- _PROBLEM_:
Would you give the entries below again, precisely as they are written?

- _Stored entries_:
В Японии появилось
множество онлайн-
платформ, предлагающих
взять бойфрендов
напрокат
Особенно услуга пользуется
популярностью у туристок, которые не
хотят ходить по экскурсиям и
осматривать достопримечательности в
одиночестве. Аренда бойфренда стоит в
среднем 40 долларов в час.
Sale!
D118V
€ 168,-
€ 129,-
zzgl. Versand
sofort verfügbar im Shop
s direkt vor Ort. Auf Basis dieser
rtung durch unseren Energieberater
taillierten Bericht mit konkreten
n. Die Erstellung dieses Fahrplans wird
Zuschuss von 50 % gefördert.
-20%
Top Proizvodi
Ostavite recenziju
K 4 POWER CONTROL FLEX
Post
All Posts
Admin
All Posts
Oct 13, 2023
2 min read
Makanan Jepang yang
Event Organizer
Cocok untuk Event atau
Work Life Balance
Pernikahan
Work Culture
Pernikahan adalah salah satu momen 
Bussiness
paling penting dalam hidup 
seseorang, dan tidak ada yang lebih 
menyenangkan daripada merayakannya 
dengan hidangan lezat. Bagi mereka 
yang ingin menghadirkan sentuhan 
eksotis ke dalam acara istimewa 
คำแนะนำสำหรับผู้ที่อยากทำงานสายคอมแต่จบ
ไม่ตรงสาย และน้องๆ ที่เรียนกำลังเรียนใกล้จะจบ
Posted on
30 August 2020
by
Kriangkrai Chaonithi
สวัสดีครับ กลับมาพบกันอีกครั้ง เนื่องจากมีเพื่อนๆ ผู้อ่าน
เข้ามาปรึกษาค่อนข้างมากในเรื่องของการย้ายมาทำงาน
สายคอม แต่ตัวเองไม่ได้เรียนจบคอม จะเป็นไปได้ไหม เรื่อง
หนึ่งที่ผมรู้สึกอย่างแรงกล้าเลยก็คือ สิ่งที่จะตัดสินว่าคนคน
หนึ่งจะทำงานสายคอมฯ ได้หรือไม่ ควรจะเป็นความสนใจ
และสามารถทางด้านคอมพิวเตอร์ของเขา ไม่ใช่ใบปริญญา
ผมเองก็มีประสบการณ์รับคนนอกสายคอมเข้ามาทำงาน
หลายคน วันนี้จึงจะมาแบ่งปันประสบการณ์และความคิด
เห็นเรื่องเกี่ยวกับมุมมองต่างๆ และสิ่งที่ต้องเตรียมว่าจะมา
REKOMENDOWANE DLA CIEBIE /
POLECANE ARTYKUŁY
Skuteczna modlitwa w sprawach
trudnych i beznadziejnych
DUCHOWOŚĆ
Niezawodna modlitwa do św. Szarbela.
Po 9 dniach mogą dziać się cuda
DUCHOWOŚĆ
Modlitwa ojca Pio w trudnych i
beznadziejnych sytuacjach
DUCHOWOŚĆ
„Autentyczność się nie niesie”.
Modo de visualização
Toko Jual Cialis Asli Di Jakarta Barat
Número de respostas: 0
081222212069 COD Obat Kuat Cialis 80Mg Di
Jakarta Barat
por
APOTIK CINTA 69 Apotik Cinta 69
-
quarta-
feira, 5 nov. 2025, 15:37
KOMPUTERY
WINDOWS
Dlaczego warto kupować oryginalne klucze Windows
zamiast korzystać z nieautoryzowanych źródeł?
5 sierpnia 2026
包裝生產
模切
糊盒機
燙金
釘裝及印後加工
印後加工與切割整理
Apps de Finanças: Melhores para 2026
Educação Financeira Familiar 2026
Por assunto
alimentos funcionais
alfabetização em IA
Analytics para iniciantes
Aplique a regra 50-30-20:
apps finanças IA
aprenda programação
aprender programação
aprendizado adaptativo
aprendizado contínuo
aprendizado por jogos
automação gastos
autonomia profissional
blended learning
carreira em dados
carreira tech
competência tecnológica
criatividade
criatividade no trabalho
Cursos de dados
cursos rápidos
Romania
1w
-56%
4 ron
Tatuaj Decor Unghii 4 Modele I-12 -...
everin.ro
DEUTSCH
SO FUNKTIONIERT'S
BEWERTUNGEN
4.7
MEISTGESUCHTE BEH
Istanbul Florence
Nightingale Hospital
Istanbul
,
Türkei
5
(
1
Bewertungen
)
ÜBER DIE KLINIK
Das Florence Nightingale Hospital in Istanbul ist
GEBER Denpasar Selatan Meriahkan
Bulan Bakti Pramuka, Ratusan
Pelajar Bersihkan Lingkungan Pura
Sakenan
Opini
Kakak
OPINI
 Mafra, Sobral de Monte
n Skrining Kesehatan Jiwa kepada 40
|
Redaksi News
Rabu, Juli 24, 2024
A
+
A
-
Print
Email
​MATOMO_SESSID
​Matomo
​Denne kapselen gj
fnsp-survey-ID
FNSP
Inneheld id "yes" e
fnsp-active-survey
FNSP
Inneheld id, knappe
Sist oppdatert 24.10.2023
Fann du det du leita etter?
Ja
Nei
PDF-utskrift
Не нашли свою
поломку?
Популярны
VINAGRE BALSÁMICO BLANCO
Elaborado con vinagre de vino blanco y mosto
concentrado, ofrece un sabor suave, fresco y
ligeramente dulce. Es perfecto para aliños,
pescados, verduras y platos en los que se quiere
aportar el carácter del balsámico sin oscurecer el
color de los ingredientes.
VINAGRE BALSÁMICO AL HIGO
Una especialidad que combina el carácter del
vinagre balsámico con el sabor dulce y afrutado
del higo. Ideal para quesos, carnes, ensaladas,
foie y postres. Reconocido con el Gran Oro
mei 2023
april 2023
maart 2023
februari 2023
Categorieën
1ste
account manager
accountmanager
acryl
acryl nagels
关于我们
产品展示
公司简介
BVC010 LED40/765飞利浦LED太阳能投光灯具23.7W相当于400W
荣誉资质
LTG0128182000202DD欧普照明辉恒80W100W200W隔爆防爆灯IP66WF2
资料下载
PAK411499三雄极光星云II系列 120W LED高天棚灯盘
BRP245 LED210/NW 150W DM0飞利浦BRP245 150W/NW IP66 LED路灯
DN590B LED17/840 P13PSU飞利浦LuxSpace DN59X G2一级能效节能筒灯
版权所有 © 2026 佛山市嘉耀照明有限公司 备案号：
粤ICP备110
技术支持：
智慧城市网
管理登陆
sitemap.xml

- _ANSWER BOX_:
В Японии появилось
множество онлайн-
платформ, предлагающих
взять бойфрендов
напрокат
Особенно услуга пользуется
популярностью у туристок, которые не
хотят ходить по экскурсиям и
осматривать достопримечательности в
одиночестве. Аренда бойфренда стоит в
среднем 40 долларов в час.
Sale!
D118V
€ 168,-
€ 129,-
zzgl. Versand
sofort verfügbar im Shop
s direkt vor Ort. Auf Basis dieser
rtung durch unseren Energieberater
taillierten Bericht mit konkreten
n. Die Erstellung dieses Fahrplans wird
Zuschuss von 50 % gefördert.
-20%
Top Proizvodi
Ostavite recenziju
K 4 POWER CONTROL FLEX
Post
All Posts
Admin
All Posts
Oct 13, 2023
2 min read
Makanan Jepang yang
Event Organizer
Cocok untuk Event atau
Work Life Balance
Pernikahan
Work Culture
Pernikahan adalah salah satu momen 
Bussiness
paling penting dalam hidup 
seseorang, dan tidak ada yang lebih 
menyenangkan daripada merayakannya 
dengan hidangan lezat. Bagi mereka 
yang ingin menghadirkan sentuhan 
eksotis ke dalam acara istimewa 
คำแนะนำสำหรับผู้ที่อยากทำงานสายคอมแต่จบ
ไม่ตรงสาย และน้องๆ ที่เรียนกำลังเรียนใกล้จะจบ
Posted on
30 August 2020
by
Kriangkrai Chaonithi
สวัสดีครับ กลับมาพบกันอีกครั้ง เนื่องจากมีเพื่อนๆ ผู้อ่าน
เข้ามาปรึกษาค่อนข้างมากในเรื่องของการย้ายมาทำงาน
สายคอม แต่ตัวเองไม่ได้เรียนจบคอม จะเป็นไปได้ไหม เรื่อง
หนึ่งที่ผมรู้สึกอย่างแรงกล้าเลยก็คือ สิ่งที่จะตัดสินว่าคนคน
หนึ่งจะทำงานสายคอมฯ ได้หรือไม่ ควรจะเป็นความสนใจ
และสามารถทางด้านคอมพิวเตอร์ของเขา ไม่ใช่ใบปริญญา
ผมเองก็มีประสบการณ์รับคนนอกสายคอมเข้ามาทำงาน
หลายคน วันนี้จึงจะมาแบ่งปันประสบการณ์และความคิด
เห็นเรื่องเกี่ยวกับมุมมองต่างๆ และสิ่งที่ต้องเตรียมว่าจะมา
REKOMENDOWANE DLA CIEBIE /
POLECANE ARTYKUŁY
Skuteczna modlitwa w sprawach
trudnych i beznadziejnych
DUCHOWOŚĆ
Niezawodna modlitwa do św. Szarbela.
Po 9 dniach mogą dziać się cuda
DUCHOWOŚĆ
Modlitwa ojca Pio w trudnych i
beznadziejnych sytuacjach
DUCHOWOŚĆ
„Autentyczność się nie niesie”.
Modo de visualização
Toko Jual Cialis Asli Di Jakarta Barat
Número de respostas: 0
081222212069 COD Obat Kuat Cialis 80Mg Di
Jakarta Barat
por
APOTIK CINTA 69 Apotik Cinta 69
-
quarta-
feira, 5 nov. 2025, 15:37
KOMPUTERY
WINDOWS
Dlaczego warto kupować oryginalne klucze Windows
zamiast korzystać z nieautoryzowanych źródeł?
5 sierpnia 2026
包裝生產
模切
糊盒機
燙金
釘裝及印後加工
印後加工與切割整理
Apps de Finanças: Melhores para 2026
Educação Financeira Familiar 2026
Por assunto
alimentos funcionais
alfabetização em IA
Analytics para iniciantes
Aplique a regra 50-30-20:
apps finanças IA
aprenda programação
aprender programação
aprendizado adaptativo
aprendizado contínuo
aprendizado por jogos
automação gastos
autonomia profissional
blended learning
carreira em dados
carreira tech
competência tecnológica
criatividade
criatividade no trabalho
Cursos de dados
cursos rápidos
Romania
1w
-56%
4 ron
Tatuaj Decor Unghii 4 Modele I-12 -...
everin.ro
DEUTSCH
SO FUNKTIONIERT'S
BEWERTUNGEN
4.7
MEISTGESUCHTE BEH
Istanbul Florence
Nightingale Hospital
Istanbul
,
Türkei
5
(
1
Bewertungen
)
ÜBER DIE KLINIK
Das Florence Nightingale Hospital in Istanbul ist
GEBER Denpasar Selatan Meriahkan
Bulan Bakti Pramuka, Ratusan
Pelajar Bersihkan Lingkungan Pura
Sakenan
Opini
Kakak
OPINI
 Mafra, Sobral de Monte
n Skrining Kesehatan Jiwa kepada 40
|
Redaksi News
Rabu, Juli 24, 2024
A
+
A
-
Print
Email
​MATOMO_SESSID
​Matomo
​Denne kapselen gj
fnsp-survey-ID
FNSP
Inneheld id "yes" e
fnsp-active-survey
FNSP
Inneheld id, knappe
Sist oppdatert 24.10.2023
Fann du det du leita etter?
Ja
Nei
PDF-utskrift
Не нашли свою
поломку?
Популярны
VINAGRE BALSÁMICO BLANCO
Elaborado con vinagre de vino blanco y mosto
concentrado, ofrece un sabor suave, fresco y
ligeramente dulce. Es perfecto para aliños,
pescados, verduras y platos en los que se quiere
aportar el carácter del balsámico sin oscurecer el
color de los ingredientes.
VINAGRE BALSÁMICO AL HIGO
Una especialidad que combina el carácter del
vinagre balsámico con el sabor dulce y afrutado
del higo. Ideal para quesos, carnes, ensaladas,
foie y postres. Reconocido con el Gran Oro
mei 2023
april 2023
maart 2023
februari 2023
Categorieën
1ste
account manager
accountmanager
acryl
acryl nagels
关于我们
产品展示
公司简介
BVC010 LED40/765飞利浦LED太阳能投光灯具23.7W相当于400W
荣誉资质
LTG0128182000202DD欧普照明辉恒80W100W200W隔爆防爆灯IP66WF2
资料下载
PAK411499三雄极光星云II系列 120W LED高天棚灯盘
BRP245 LED210/NW 150W DM0飞利浦BRP245 150W/NW IP66 LED路灯
DN590B LED17/840 P13PSU飞利浦LuxSpace DN59X G2一级能效节能筒灯
版权所有 © 2026 佛山市嘉耀照明有限公司 备案号：
粤ICP备110
技术支持：
智慧城市网
管理登陆
sitemap.xml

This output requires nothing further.